Le procès antitrust de Microsoft est sans fondement
Article publié par Les Échos le 9 mai 2005.
La société Microsoft n’en finit pas de subir les réprimandes de la Commission européenne. En mars 2004, elle a été condamnée pour violation de la législation antitrust à verser une amende record de 497 millions d’euros, à vendre une version de son système d’exploitation sans son lecteur multimédia et à livrer des informations à ses concurrents pour faciliter l’interopérabilité entre leurs programmes et son système d’exploitation Windows. Le 23 mars dernier, la Commission a fait savoir que, selon elle, Microsoft tentait d’entraver le travail du mandataire chargé de vérifier que les sanctions sont effectivement appliquées. C’est principalement la question de l’accès aux informations pour les concurrents qui pose problème. La semaine précédente, l’exécutif européen déclarait en effet que Microsoft n’avait « pas mis en oeuvre les mesures correctives en matière d’interopérabilité ».
La « position dominante » de Microsoft sur le marché des systèmes d’exploitation lui donnerait un avantage déloyal sur celui des logiciels. En effet, ses développeurs sont les mieux placés pour résoudre les problèmes d’interopérabilité entre leurs logiciels et le système d’exploitation. Les concurrents ne bénéficient évidemment pas des mêmes informations. Microsoft userait donc de son quasi-monopole sur le marché des systèmes d’exploitation pour monopoliser le marché des logiciels. La Commission européenne met en avant l’intérêt des consommateurs comme raison d’être du procès Microsoft. Les consommateurs paieraient l’addition parce que la position dominante ainsi obtenue permettrait à Microsoft de vendre des produits de qualité inférieure en moindre quantité et à des prix plus élevés qu’autrement.
La réalité est toute différente.
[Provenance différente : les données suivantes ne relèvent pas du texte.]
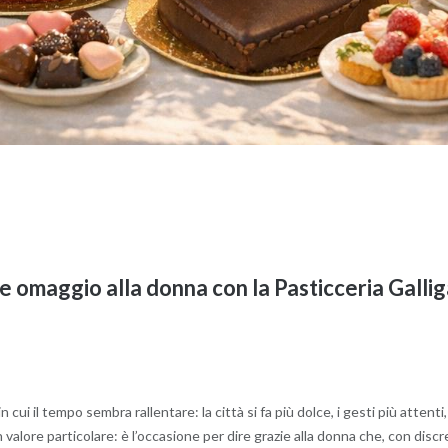
 omaggio alla donna con la Pasticceria Gallig
cui il tempo sembra rallentare: la città si fa più dolce, i gesti più attenti, 
alore particolare: è l’occasione per dire grazie alla donna che, con discre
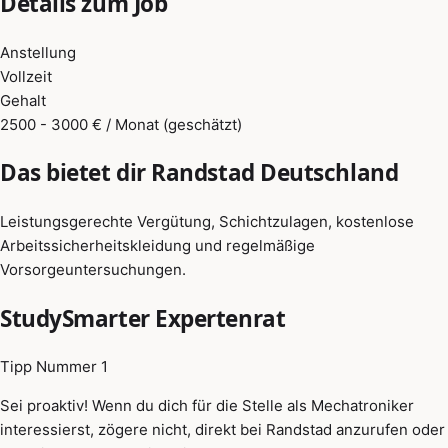
Details zum Job
Anstellung
Vollzeit
Gehalt
2500 - 3000 € / Monat (geschätzt)
Das bietet dir Randstad Deutschland
Leistungsgerechte Vergütung, Schichtzulagen, kostenlose
Arbeitssicherheitskleidung und regelmäßige
Vorsorgeuntersuchungen.
StudySmarter Expertenrat
Tipp Nummer 1
Sei proaktiv! Wenn du dich für die Stelle als Mechatroniker
interessierst, zögere nicht, direkt bei Randstad anzurufen oder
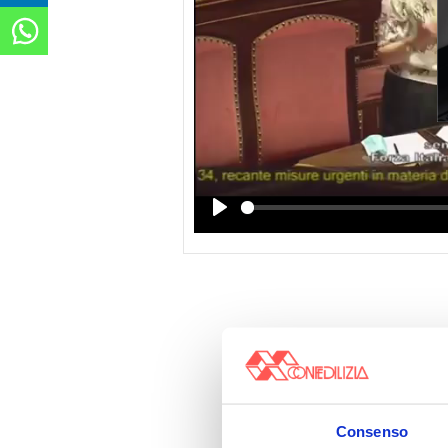
Play
Consenso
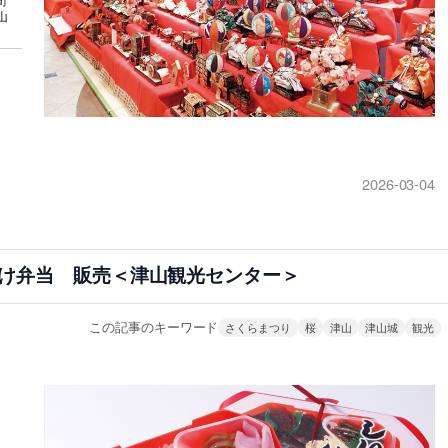
山
2026-03-04
け弁当 販売＜津山観光センター＞
この記事のキーワード
さくらまつり
桜
津山
津山城
観光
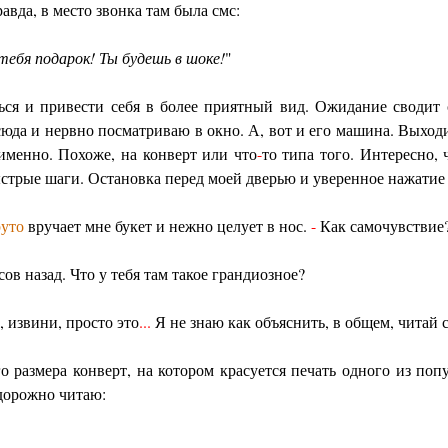
авда, в место звонка там была смс:
 тебя подарок! Ты будешь в шоке!
"
ся и привести себя в более приятный вид. Ожидание сводит с
сюда и нервно посматриваю в окно. А, вот и его машина. Выходи
 именно. Похоже, на конверт или что
-
то типа того. Интересно, 
стрые шаги. Остановка перед моей дверью и уверенное нажатие 
уто
вручает мне букет и нежно целует в нос.
-
Как самочувствие
в назад. Что у тебя там такое грандиозное?
 извини, просто это
...
Я не знаю как объяснить, в общем, читай 
 размера конверт, на котором красуется печать одного из по
дорожно читаю:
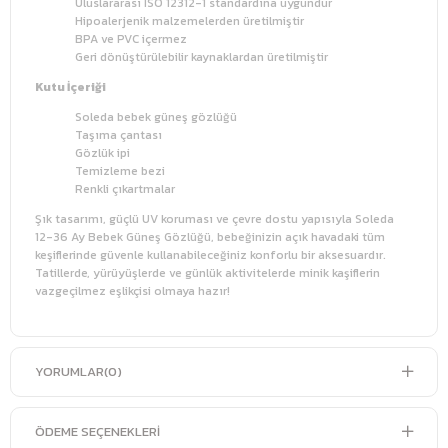
Uluslararası ISO 12312-1 standardına uygundur
Hipoalerjenik malzemelerden üretilmiştir
BPA ve PVC içermez
Geri dönüştürülebilir kaynaklardan üretilmiştir
Kutu İçeriği
Soleda bebek güneş gözlüğü
Taşıma çantası
Gözlük ipi
Temizleme bezi
Renkli çıkartmalar
Şık tasarımı, güçlü UV koruması ve çevre dostu yapısıyla Soleda
12-36 Ay Bebek Güneş Gözlüğü, bebeğinizin açık havadaki tüm
keşiflerinde güvenle kullanabileceğiniz konforlu bir aksesuardır.
Tatillerde, yürüyüşlerde ve günlük aktivitelerde minik kaşiflerin
vazgeçilmez eşlikçisi olmaya hazır!
YORUMLAR
(0)
ÖDEME SEÇENEKLERI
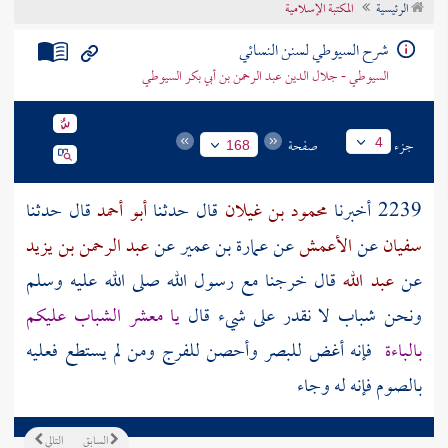
الرئيسية
المكتبة الإسلامية
تراجم الأعلام
شرح السيوطي لسنن النسائي
السيوطي - جلال الدين عبد الرحمن بن أبي بكر السيوطي
جزء
صفحة
4
168
2239 أخبرنا
محمود بن غيلان
قال حدثنا
أبو أحمد
قال حدثنا
سفيان
عن
الأعمش
عن
عمارة بن عمير
عن
عبد الرحمن بن يزيد
عن
عبد الله
قال
خرجنا مع رسول الله صلى الله عليه وسلم
ونحن شباب لا نقدر على شيء قال
يا معشر الشباب عليكم
بالباءة
فإنه أغض للبصر وأحصن للفرج ومن لم يستطع فعليه
بالصوم فإنه له وجاء
السابق
التالي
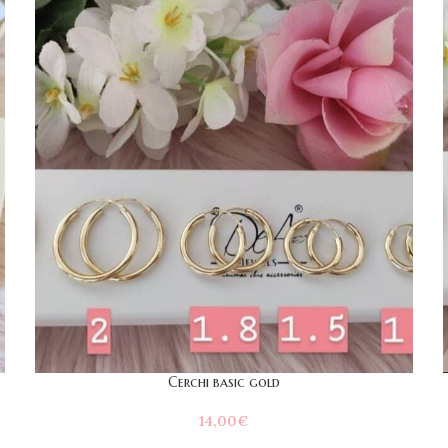
Cerchi basic gold
14,00
€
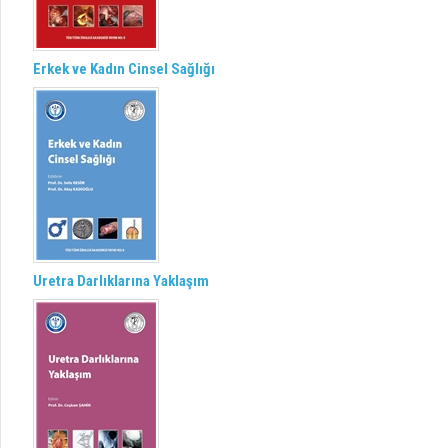
Erkek ve Kadın Cinsel Sağlığı
Uretra Darlıklarına Yaklaşım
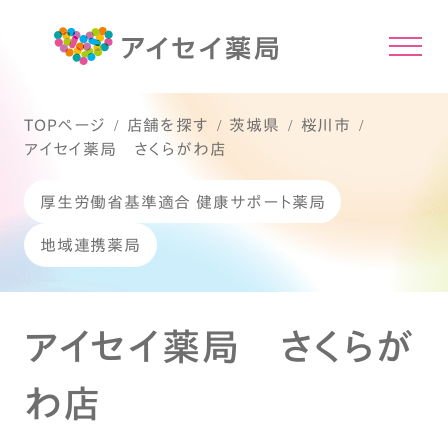
TOPページ
店舗を探す
茨城県
桜川市
アイセイ薬局 さくらがわ店
厚生労働省基準適合 健康サポート薬局
地域連携薬局
アイセイ薬局 さくらが
わ店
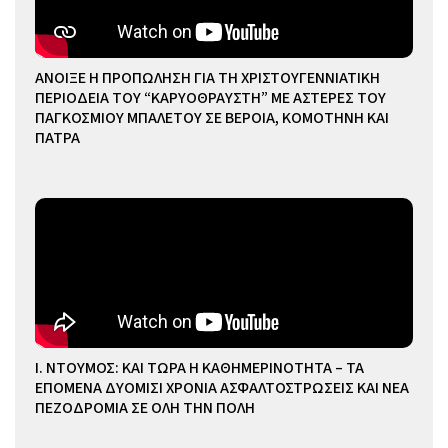
ΑΝΟΙΞΕ Η ΠΡΟΠΩΛΗΣΗ ΓΙΑ ΤΗ ΧΡΙΣΤΟΥΓΕΝΝΙΑΤΙΚΗ
ΠΕΡΙΟΔΕΙΑ ΤΟΥ “ΚΑΡΥΟΘΡΑΥΣΤΗ” ΜΕ ΑΣΤΕΡΕΣ ΤΟΥ
ΠΑΓΚΟΣΜΙΟΥ ΜΠΑΛΕΤΟΥ ΣΕ ΒΕΡΟΙΑ, ΚΟΜΟΤΗΝΗ ΚΑΙ
ΠΑΤΡΑ
Ι. ΝΤΟΥΜΟΣ: ΚΑΙ ΤΩΡΑ Η ΚΑΘΗΜΕΡΙΝΟΤΗΤΑ – ΤΑ
ΕΠΟΜΕΝΑ ΔΥΟΜΙΣΙ ΧΡΟΝΙΑ ΑΣΦΑΛΤΟΣΤΡΩΣΕΙΣ ΚΑΙ ΝΕΑ
ΠΕΖΟΔΡΟΜΙΑ ΣΕ ΟΛΗ ΤΗΝ ΠΟΛΗ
Les concurrents de Microsoft sont avant tout des bénéficiaires externes du succès de Windows. En développant un système d’exploitation intégré et facile à l’emploi, Microsoft a répondu au besoin de standardisation nécessaire au développement des technologies de l’information et de la communication. Cette approche a permis à des milliers de fabricants de logiciels de développer des applications qu’ils n’auraient pas pu vendre autrement. En tant que consommateurs, nous pouvons observer tous les jours les conséquences de ce processus de marché : des produits de meilleure qualité répondant aux besoins professionnels ou récréatifs les plus divers et des prix en diminution dans tout le secteur de l’informatique. Ce développement heureux n’a pas eu lieu malgré les efforts de Microsoft. Le géant de l’informatique en est au contraire le principal initiateur.
Etre à la fois créateur du système d’exploitation commun et développeur de logiciels ne confère-t-il pas toutefois à Microsoft un avantage déloyal ? L’avantage qu’a Microsoft en termes d’information vis-à-vis de ses concurrents est justement ce qui rend ses logiciels préférables du point de vue des consommateurs. Microsoft pourrait bien avoir des parts de marché supérieures de ce fait, mais c’est parce que les consommateurs les lui donnent, révélant ainsi leur opinion quant à la qualité des produits Microsoft. C’est pourquoi la « position dominante » d’une firme n’est pas une preuve qu’elle dessert les consommateurs.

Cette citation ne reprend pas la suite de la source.